Ayer la escritora brasileña presentó en Madrid Voces del desierto (Alfaguara), una novela que quiere "glorificar la imaginación" a través del mito de Sherezade y sus Mil y una noches.
Piñon, premio Príncipe de Asturias de las Letras de este año, asegura que nada se le sube a la cabeza: "No me creo nada. No temo al fracaso. No tengo miedo. Soy una acróbata que trabaja sin red de seguridad".
"Toda opción estética conlleva un riesgo", afirma la escritora. "Pero no tengo miedo y eso me ha salvado. Hago un triple salto mortal y sé cuál es el peligro".
Sin gafas ("me molesta no llevarlas, yo necesito ver los labios ajenos") y en un castellano que ella tacha de medieval, Nélida Piñon presentó ayer en La Casa de América de Madrid su última novela, Voces del desierto. Distinguida y cálida, simpática y sonriente, la escritora cambia sutil pero firme el gesto ante un pequeño incidente entre un cámara y un fotógrafo. Sin dejar de lado su contagioso buen humor, interrumpe su discurso y se dirige a ellos: "Perdón, pero me están distrayendo, quizá no es importante pero yo soy de esas personas que se preocupa por el otro. ¿Les ocurre algo? Me gustaría saberlo".
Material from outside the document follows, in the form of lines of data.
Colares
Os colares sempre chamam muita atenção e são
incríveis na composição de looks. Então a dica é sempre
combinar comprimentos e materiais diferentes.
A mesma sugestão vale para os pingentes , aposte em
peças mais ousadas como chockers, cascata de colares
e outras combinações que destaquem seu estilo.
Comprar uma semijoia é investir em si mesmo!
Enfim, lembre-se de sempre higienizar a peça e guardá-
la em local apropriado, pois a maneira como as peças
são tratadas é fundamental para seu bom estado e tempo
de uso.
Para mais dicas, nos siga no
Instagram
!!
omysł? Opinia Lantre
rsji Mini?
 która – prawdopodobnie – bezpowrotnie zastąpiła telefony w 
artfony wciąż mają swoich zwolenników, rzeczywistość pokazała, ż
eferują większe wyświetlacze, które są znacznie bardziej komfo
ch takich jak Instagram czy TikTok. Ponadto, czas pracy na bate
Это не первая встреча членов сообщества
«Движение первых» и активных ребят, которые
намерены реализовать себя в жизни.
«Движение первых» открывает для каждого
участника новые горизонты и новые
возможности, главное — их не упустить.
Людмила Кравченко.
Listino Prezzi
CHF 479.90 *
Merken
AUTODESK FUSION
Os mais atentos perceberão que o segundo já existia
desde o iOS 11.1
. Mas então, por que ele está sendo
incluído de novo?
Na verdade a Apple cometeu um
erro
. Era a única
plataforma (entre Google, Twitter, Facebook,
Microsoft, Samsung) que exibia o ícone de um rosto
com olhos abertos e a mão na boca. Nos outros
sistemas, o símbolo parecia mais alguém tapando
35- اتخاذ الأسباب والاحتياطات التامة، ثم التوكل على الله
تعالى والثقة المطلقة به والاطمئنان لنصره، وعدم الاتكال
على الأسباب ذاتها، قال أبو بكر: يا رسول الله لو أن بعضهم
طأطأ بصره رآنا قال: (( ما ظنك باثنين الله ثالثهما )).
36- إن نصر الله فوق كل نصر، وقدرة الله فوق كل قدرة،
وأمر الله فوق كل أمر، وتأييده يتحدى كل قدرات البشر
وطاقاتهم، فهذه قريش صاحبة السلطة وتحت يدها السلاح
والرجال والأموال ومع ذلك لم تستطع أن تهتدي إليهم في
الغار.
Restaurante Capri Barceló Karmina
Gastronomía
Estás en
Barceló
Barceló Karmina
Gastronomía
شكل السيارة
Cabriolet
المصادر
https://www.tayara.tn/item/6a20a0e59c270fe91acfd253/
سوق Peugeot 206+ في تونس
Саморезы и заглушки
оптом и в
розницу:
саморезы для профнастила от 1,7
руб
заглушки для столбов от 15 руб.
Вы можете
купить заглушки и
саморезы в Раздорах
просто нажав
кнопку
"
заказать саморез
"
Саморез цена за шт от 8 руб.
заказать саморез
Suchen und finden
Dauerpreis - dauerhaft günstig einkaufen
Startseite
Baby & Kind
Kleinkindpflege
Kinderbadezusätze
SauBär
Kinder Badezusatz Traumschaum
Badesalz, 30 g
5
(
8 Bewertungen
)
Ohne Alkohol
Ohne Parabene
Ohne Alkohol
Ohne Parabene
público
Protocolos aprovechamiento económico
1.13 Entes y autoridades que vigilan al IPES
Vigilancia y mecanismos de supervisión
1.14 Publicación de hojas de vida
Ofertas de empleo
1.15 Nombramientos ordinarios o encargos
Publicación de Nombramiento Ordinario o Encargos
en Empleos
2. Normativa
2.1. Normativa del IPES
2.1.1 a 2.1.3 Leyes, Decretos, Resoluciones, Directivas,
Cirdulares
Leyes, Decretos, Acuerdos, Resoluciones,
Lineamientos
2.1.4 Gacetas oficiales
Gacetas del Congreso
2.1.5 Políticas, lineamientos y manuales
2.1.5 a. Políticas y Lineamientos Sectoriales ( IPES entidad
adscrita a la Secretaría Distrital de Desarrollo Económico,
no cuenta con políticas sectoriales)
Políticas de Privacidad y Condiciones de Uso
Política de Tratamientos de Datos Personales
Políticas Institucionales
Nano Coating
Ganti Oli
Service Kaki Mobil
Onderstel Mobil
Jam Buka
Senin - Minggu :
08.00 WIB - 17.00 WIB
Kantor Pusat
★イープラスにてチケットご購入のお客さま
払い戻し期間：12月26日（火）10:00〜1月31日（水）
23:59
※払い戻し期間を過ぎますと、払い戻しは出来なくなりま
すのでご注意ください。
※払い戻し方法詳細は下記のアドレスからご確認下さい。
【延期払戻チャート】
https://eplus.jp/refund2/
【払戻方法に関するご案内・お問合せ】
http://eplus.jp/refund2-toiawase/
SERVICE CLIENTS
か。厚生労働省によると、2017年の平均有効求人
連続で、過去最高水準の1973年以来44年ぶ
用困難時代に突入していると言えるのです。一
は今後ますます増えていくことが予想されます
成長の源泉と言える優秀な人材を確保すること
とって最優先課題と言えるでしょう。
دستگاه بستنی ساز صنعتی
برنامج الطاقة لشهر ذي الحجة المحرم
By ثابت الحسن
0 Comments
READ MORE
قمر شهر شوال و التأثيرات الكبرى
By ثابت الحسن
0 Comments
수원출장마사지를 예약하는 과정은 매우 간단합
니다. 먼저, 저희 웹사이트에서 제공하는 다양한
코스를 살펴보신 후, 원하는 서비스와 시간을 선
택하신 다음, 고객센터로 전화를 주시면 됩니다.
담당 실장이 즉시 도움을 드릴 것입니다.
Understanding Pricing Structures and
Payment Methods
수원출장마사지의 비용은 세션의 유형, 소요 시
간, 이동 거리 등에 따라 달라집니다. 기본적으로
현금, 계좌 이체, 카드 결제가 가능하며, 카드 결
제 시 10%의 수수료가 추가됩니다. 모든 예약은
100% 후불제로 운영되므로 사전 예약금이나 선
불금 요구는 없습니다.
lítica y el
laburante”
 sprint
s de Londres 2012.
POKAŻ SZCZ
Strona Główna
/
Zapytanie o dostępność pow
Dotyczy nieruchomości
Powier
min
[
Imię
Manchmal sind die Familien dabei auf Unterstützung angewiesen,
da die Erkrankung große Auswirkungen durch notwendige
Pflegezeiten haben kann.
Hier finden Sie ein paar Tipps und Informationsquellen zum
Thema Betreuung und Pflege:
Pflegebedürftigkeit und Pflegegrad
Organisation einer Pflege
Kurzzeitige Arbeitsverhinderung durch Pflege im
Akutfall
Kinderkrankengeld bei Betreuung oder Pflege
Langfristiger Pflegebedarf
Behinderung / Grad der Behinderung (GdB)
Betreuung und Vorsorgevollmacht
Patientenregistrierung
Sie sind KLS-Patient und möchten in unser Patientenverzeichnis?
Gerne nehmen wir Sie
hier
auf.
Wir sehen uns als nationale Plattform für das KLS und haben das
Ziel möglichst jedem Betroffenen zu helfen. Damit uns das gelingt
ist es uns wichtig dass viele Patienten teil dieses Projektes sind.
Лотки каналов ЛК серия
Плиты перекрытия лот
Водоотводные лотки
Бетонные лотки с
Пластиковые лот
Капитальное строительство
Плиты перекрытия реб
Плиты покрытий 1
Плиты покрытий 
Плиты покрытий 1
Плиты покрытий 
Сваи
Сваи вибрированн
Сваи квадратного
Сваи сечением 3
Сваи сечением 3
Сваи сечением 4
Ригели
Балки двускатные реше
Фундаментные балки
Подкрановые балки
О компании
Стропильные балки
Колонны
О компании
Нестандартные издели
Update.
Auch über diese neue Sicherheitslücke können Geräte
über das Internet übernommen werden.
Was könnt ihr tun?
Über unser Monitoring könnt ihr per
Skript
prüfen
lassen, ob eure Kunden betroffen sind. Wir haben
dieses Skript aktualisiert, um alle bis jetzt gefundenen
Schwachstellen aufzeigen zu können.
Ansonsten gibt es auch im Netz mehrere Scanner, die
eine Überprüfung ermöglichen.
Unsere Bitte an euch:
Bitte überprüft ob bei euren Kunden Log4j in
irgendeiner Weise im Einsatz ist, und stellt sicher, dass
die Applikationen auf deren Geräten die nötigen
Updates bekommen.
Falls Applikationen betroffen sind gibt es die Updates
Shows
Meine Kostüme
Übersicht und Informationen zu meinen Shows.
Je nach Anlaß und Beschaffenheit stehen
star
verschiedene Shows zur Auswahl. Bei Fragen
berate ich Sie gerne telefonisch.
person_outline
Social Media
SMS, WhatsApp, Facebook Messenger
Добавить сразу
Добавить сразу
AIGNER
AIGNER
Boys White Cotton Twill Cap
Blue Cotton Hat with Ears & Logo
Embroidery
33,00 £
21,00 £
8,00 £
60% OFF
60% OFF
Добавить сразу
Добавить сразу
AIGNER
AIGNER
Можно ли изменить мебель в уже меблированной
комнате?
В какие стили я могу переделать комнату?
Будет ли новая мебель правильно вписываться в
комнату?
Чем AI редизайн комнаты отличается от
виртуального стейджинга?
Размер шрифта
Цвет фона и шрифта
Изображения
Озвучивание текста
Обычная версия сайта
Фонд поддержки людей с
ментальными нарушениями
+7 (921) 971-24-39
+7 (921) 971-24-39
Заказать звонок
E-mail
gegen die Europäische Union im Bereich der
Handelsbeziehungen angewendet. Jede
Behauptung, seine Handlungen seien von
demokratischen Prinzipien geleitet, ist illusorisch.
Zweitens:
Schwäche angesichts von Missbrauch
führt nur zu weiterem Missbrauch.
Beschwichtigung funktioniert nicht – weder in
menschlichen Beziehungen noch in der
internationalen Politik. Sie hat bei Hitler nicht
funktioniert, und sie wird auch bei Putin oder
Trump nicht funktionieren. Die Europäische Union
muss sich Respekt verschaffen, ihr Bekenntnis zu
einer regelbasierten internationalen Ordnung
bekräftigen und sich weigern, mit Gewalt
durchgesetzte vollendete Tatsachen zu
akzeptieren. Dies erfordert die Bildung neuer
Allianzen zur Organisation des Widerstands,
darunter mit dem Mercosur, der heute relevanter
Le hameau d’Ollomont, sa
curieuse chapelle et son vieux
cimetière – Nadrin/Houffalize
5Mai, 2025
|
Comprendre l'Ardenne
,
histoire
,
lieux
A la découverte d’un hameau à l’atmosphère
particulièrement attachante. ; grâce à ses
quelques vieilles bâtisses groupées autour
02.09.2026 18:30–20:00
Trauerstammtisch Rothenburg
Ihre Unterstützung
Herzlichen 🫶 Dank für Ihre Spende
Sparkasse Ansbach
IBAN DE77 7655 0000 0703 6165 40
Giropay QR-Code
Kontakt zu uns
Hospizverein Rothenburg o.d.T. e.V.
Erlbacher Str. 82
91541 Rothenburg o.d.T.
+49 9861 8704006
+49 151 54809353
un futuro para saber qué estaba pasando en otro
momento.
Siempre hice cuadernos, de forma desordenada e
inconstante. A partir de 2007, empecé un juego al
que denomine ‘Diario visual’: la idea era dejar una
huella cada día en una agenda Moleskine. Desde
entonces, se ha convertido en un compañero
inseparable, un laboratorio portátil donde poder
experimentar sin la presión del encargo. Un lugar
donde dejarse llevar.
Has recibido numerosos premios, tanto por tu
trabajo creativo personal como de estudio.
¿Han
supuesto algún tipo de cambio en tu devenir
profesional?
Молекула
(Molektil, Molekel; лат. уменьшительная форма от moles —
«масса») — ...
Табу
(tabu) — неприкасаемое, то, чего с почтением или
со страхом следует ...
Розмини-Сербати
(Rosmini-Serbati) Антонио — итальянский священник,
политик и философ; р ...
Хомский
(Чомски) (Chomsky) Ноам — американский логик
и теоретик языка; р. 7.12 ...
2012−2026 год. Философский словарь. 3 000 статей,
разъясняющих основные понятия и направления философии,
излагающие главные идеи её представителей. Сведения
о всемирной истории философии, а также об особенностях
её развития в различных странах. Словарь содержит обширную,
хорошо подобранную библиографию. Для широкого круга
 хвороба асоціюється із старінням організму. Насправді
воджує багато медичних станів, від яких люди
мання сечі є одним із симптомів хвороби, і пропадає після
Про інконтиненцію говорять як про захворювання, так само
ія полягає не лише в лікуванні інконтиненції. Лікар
Voces del desierto es un libro que la autora define como la trastienda ("el background", dice ella) de Las mil y una noches, los mágicos relatos de Sherezade. La historia del Califa que ordena matar a las mujeres con las que ha pasado una noche, y la de la hija de su visir (la seductora Sherezade), que conseguirá sobrevivir, amanecer tras amanecer, gracias a sus mil historias. "La imaginación es un instrumento político", asegura Piñon. "Y yo quería hacer una novela sobre la imaginación y el arte de fabular, y sobre cómo esa imaginación puede salir gloriosa al cambiar el comportamiento del Califa". "Yo", continúa la escritora, "he intentado imaginar lo que ocurría en las venas, el corazón y los genitales de Sherezade".
Presentada por su editora, Amaya Elezcano, el periodista Juan Cruz (que señaló que el libro es un homenaje al desierto y a la seducción, "a la literatura como lugar de salvación") y su traductor al castellano, Mario Merlino, Piñon afirmó que la tradición oral no se ha perdido en la cultura moderna y que está "en las casas y en el trabajo". "Todos nuestros pequeños modelos sociales vienen de esa imaginación. Una gramática de la imaginación que va desde cómo tomamos una copa de vino a cómo nos relacionamos con el amor".
Voces en el desierto está llena de referencias sexuales más o menos explícitas, pero Piñon niega los tópicos que rodean a la supuesta sensualidad de la cultura brasileña: "La sensualidad es una propiedad privada y Brasil no tiene ninguna autoría en ese terreno. No hay pueblos fríos y pueblos calientes. La sensualidad es el feudo más secreto de la humanidad. Sólo los que poseen sensualidad saben que la tienen y sólo los que se benefician de ella la conocen".